Indian AI startup, Sarvam AI, has taken a significant step by open-sourcing its first Hindi language model, named OpenHathi-Hi-0.1. The release is part of Sarvam AI’s broader initiative to contribute to the Indian language AI ecosystem by providing open models and datasets to foster innovation in the field.
Built on Meta AI’s Llama 2-7B model, the blog post from the company claims that OpenHathi-Hi-0.1 is comparable to GPT-3.5 for Indic languages. The development process addressed the challenge of tokenization, a crucial aspect of processing text in large language models, particularly for Hindi, where training text is limited, making the process more costly compared to English. The team worked in two phases to make tokenization more cost-effective.

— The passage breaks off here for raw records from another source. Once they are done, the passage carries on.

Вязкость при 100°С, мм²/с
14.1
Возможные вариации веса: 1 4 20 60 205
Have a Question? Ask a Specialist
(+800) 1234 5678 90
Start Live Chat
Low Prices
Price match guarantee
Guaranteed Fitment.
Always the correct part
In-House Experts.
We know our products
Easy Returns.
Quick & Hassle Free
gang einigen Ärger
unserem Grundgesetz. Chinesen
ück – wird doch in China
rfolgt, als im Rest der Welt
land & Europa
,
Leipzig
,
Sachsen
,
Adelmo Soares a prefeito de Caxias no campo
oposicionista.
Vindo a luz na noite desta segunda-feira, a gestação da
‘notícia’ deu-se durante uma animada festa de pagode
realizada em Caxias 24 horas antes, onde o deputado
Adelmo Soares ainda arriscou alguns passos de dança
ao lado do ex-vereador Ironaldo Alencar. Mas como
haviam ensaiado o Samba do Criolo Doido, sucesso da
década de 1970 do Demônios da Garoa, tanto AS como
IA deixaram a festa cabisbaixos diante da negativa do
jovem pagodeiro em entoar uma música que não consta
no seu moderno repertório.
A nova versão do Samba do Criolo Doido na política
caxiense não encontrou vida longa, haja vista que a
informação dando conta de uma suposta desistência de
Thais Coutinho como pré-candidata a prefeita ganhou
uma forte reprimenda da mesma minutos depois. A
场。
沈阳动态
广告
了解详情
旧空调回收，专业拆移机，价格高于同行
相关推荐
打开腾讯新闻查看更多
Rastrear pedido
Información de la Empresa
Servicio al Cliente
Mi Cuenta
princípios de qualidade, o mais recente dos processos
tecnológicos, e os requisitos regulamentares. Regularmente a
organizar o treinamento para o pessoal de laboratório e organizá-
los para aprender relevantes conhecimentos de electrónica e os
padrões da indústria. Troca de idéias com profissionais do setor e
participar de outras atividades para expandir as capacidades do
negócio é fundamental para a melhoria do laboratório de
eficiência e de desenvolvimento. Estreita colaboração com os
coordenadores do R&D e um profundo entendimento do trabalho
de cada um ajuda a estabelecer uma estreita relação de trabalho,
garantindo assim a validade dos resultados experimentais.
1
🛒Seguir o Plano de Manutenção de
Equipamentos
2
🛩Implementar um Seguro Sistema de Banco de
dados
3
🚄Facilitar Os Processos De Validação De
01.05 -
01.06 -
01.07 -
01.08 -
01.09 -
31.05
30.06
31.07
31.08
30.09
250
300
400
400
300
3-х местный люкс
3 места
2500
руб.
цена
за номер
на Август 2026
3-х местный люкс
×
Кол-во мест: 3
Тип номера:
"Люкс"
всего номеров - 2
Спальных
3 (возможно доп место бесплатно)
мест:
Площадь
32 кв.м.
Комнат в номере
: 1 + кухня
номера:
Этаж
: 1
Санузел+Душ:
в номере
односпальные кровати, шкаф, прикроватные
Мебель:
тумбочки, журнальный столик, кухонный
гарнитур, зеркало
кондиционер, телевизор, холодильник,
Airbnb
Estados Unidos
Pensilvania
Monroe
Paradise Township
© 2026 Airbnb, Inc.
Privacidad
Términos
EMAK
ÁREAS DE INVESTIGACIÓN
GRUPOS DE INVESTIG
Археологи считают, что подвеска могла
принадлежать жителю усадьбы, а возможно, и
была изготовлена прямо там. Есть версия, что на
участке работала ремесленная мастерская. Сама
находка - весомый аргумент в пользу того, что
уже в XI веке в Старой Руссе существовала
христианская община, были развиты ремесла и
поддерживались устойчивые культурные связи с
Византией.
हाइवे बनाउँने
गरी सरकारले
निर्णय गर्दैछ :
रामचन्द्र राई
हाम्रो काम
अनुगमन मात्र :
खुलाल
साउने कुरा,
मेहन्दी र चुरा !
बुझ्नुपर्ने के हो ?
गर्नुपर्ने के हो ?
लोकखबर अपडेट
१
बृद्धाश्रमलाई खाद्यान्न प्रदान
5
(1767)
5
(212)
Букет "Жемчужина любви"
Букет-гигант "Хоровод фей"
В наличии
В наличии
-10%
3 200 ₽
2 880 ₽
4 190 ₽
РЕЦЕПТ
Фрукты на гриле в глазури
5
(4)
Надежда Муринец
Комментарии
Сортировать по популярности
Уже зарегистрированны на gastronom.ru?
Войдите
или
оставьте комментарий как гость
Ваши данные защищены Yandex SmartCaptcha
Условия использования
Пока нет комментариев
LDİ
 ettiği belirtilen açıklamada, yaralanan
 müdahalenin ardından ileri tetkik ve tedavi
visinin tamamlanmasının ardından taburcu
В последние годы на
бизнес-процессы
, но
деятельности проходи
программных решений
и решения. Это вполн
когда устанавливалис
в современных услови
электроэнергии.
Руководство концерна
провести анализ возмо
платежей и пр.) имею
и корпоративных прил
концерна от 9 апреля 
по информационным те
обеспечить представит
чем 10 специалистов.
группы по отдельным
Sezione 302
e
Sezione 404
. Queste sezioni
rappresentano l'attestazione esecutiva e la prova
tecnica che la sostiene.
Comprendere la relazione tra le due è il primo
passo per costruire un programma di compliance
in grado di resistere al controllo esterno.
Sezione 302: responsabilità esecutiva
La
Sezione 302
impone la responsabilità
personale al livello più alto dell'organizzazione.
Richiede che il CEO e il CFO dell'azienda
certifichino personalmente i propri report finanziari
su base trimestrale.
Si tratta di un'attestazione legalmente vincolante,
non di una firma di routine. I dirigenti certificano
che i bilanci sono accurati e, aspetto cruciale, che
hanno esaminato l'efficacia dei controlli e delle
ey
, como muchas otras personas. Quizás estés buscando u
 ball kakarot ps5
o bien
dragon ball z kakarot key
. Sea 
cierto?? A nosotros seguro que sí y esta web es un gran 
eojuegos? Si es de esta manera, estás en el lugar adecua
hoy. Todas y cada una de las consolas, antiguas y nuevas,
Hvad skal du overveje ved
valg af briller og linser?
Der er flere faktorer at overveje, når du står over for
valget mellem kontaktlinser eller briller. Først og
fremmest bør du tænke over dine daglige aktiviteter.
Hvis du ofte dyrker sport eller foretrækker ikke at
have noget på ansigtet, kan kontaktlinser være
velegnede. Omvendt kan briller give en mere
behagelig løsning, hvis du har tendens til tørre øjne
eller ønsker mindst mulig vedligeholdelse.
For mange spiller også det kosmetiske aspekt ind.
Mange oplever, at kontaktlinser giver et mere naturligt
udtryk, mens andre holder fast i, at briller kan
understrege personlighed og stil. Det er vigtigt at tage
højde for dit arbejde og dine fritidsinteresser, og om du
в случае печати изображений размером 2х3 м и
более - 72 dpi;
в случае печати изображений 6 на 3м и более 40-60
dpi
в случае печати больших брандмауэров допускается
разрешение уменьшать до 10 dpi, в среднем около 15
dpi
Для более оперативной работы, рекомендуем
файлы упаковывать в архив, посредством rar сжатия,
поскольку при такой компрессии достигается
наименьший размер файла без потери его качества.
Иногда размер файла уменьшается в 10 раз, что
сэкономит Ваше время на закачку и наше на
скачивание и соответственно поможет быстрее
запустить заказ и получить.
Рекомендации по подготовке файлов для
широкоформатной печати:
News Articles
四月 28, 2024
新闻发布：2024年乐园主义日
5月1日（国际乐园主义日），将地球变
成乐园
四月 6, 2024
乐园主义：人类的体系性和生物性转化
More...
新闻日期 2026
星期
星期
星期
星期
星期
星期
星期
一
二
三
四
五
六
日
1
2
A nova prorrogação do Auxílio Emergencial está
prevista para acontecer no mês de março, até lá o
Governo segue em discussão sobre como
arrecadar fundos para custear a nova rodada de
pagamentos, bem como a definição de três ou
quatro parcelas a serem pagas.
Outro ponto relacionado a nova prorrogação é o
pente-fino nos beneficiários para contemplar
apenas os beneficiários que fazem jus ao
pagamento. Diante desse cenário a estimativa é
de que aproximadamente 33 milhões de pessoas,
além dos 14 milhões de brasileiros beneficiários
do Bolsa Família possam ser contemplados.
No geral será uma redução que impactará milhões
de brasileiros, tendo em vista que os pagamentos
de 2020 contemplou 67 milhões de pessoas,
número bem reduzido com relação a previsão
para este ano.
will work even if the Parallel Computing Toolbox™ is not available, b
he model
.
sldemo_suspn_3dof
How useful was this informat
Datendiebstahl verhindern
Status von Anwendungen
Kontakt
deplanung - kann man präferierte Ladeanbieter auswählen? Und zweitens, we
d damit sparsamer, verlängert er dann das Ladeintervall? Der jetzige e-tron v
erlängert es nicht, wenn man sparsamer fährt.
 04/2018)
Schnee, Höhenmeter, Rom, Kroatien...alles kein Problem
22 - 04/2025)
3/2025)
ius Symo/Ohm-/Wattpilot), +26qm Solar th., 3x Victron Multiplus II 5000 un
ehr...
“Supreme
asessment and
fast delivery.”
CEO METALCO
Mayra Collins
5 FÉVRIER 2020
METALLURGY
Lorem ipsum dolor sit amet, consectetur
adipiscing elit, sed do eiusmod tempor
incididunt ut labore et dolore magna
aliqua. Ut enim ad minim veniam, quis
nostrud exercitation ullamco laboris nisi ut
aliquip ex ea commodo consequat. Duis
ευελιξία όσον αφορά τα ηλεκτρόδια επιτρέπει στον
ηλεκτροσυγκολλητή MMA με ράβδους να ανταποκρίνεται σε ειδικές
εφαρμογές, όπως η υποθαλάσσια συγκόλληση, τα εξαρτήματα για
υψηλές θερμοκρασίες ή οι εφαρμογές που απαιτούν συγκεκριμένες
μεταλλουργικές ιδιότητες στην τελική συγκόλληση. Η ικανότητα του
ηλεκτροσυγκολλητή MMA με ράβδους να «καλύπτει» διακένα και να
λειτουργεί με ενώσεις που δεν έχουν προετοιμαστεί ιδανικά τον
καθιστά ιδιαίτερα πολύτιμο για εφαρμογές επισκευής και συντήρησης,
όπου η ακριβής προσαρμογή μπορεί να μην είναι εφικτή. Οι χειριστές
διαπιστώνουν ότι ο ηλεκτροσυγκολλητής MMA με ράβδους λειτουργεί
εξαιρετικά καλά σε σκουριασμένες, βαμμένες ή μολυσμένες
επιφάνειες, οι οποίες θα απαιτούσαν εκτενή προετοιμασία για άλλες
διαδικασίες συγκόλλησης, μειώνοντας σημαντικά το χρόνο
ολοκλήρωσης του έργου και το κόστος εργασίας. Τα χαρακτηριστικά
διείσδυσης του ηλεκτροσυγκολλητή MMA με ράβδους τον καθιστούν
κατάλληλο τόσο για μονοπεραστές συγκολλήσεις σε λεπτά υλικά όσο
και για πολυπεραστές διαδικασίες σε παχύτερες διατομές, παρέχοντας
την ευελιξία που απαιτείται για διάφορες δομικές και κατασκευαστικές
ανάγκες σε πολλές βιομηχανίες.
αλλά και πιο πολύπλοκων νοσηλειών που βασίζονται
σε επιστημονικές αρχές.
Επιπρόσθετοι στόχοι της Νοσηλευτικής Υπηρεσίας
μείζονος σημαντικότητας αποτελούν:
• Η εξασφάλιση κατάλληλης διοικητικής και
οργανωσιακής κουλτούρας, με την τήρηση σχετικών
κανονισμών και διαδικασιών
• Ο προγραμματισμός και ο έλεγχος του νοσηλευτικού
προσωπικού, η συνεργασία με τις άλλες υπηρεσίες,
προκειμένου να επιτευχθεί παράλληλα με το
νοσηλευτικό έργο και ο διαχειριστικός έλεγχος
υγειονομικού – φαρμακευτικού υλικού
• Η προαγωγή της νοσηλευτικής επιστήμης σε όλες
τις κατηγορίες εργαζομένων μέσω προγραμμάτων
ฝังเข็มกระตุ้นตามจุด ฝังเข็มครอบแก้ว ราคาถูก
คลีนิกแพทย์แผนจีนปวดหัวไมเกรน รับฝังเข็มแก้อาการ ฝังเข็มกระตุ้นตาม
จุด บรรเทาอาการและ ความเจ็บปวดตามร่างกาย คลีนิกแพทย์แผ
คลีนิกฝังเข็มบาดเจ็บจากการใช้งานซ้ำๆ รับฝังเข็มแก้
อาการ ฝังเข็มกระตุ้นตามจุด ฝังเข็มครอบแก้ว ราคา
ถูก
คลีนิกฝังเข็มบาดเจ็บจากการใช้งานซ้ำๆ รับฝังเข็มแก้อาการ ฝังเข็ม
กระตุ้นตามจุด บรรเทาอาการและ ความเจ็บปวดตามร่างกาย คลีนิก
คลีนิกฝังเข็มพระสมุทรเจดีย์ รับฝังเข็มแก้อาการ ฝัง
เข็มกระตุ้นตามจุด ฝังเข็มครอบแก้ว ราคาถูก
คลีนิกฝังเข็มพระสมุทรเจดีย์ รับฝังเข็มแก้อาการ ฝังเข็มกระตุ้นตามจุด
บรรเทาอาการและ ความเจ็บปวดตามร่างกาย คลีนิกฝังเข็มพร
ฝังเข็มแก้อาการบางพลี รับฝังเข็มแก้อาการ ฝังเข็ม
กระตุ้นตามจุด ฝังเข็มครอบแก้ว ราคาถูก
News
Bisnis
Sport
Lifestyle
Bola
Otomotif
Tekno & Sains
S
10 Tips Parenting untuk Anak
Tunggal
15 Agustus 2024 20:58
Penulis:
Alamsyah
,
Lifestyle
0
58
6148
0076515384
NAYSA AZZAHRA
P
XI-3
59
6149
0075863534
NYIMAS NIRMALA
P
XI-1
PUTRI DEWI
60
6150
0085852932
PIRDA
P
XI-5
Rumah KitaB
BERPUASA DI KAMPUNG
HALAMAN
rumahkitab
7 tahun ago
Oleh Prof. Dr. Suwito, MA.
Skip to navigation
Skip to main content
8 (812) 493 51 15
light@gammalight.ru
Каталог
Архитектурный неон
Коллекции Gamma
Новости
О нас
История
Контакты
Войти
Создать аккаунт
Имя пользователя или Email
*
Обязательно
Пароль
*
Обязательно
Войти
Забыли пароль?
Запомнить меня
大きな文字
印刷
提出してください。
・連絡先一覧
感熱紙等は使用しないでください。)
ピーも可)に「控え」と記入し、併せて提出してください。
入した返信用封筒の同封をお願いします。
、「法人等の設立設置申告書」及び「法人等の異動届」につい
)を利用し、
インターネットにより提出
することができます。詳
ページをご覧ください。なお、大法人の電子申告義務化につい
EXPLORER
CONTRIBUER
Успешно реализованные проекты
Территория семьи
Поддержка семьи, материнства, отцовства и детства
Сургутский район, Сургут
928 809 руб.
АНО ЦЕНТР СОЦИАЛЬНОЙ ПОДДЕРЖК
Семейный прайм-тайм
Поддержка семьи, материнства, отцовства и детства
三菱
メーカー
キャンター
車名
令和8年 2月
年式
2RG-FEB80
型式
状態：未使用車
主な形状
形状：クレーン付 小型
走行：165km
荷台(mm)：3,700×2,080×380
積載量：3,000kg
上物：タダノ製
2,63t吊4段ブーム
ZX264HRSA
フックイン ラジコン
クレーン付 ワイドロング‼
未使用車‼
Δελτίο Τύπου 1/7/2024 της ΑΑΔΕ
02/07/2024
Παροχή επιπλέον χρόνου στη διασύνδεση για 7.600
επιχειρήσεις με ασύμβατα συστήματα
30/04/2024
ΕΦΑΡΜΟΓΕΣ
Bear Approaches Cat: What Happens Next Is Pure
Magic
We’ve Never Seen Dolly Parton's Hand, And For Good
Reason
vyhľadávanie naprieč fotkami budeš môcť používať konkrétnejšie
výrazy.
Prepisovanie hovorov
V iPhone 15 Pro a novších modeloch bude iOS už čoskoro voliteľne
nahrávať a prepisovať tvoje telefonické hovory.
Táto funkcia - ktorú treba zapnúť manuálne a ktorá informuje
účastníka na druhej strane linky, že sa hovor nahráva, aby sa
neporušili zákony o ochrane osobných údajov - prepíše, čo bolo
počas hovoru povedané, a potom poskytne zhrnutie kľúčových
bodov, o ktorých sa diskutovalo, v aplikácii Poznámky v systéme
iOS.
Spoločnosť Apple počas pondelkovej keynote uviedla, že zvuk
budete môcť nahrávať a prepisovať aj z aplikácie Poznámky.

The model underwent testing on various benchmarks, including standard assessments like translation, as well as newer ones such as toxicity classification and text classification. The base model is now available on the Hugging Face platform, enabling developers to fine-tune and use it for specific use cases.
Sarvam AI’s co-founders, Pratyush Kumar and Vivek Raghavan, previously collaborated with AI4Bharat, and the startup has partnered with AI4Bharat to leverage their language resources and benchmarks for training OpenHathi.
After securing $41 million in Series A funding led by Lightspeed Ventures, with participation from Peak XV and Khosla Ventures, the five-month-old startup is focused on building large language models using voice as a common interface to meet the diverse demands of the Indian market. Additionally, Sarvam AI is actively working on a range of enterprise-grade models on its full-stack Generative AI platform, set to be released soon.